Traditional Daffin’s tour attracts thousands


By Jeanne Starmack

starmack@vindy.com

FARRELL, PA.

With only one hour left to go of the Daffin’s Swizzle Stick Day chocolate factory tour, the line still wound outside and around the building.

Parents and children waited patiently, with the Easter Bunny and Mickey and Minnie Mouse doing their best to help entertain out there.

Inside, there was definitely some kind of magic going on, because parents were coming out the side door at the end of the tour with some pretty happy kids.

Mia Walters, 9, of Howland, was kind enough to stop and explain.

“We went through it,” she said, adding that she saw workers melt chocolate and put it in molds.

They produced 3,600 chocolate bars an hour, she said.
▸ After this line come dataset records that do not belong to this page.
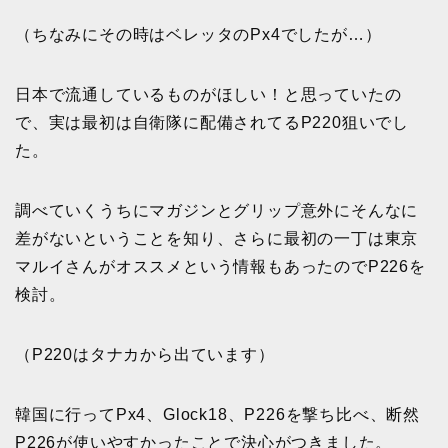
（ちなみにその時はベレッタのPx4でしたが…）
日本で流通しているものがほしい！と思っていたの
で、実は最初は自衛隊に配備されてるP220狙いでし
た。
調べていくうちにマガジンとグリップ意外にそんなに
差がないということを知り、さらに最初の一丁は東京
マルイさんがオススメという情報もあったのでP226を
検討。
（P220はタナカから出ています）
韓国に行ってPx4、Glock18、P226を撃ち比べ、断然
P226が使いやすかったことで決心がつきました。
“You remembered!” said her mom, Kathy.

Obviously, there were some pretty impressive sights in there, not the least of which was a giant, chocolate-filled rabbit, Mia said.

But what exactly were these swizzle sticks?

“Little balls, with fruit and nuts and coconut you get to sample,” she said. I tried coconut!”

Hmmm — sounded intriguing to the uninitiated.

“And, we got these chocolate bars,” Mia concluded, holding up a free one she got inside just like the fundraiser candy bars that are a familiar sight to parents of schoolchildren.

“You do Daffin’s fundraisers at school,” Kathy pointed out. “We love Daffin’s!”

Just inside the door, in a large foyer, the tourists were actually being greeted by not one, but several giant chocolate rabbits — the biggest one standing 71/2 feet tall and weighing 700 pounds.

just beyond the foyer was the plant — where workers were busy getting chocolate ready for Easter.

Guide Grace Anna Boggs pointed out a line of rabbits coming out of a cooling tunnel, where a worker waited to take them out of molds. Nearby, designers worked on intricate chocolate baskets, which would be filled with novelty chocolates, she said.

Across the room, pretzels were being “enrobed” — or covered in chocolate, Boggs said.

And at the end of the tour were the swizzle sticks. Workers were dipping fruit-and-nut-, peanut-butter-, and coconut-filling balls on sticks in melted chocolate and giving them to everyone to eat, lollipop-style.

Daffin’s makes its own chocolate and its own fillings at the factory. The fillings are made in copper kettles from recipes — nothing comes pre-mixed.

The family-run business has a long history and employs aunts, uncles and cousins to this day, said company president Diane Daffin. Family matriarch Jean Marie Daffin is the CEO.

Started by Diane’s great-grand- father, George Daffin, in 1903 in Woodsfield, Ohio, it was run by her grandfather, Alec, and then her father, Paul, and his mother, Georgia, in Canton until Paul left to serve in World War II.

When her father came back, she said, his family had moved to Sharon, Pa.

Her father, who was only 16 when his father died, apprenticed for a number of candy stores in the Sharon area, she said — “but he decided he wanted the biggest and best candy store in the world.”

“In 1951, he married my mother and the store was on Washington Street,” she said. “And we lived above the store.”

In 1974, she said, her father bought a grocery store’s building on East State Street, and that’s where the store is now.

Swizzle Stick Day is a tradition that dates back to the 1960s, Diane said.

Her mother and father, she said, came up with many ideas so that children would have activities and attractions.

The Chocolate Kingdom at the store on East State Street, which includes a chocolate castle and creatures such as a giant turtle, frog and deer, was just such an attraction, she said.

Swizzle Stick Day started with 50 children, then increased to 100, then to thousands, she said.

“The kids that come today are our customers of tomorrow,” she said.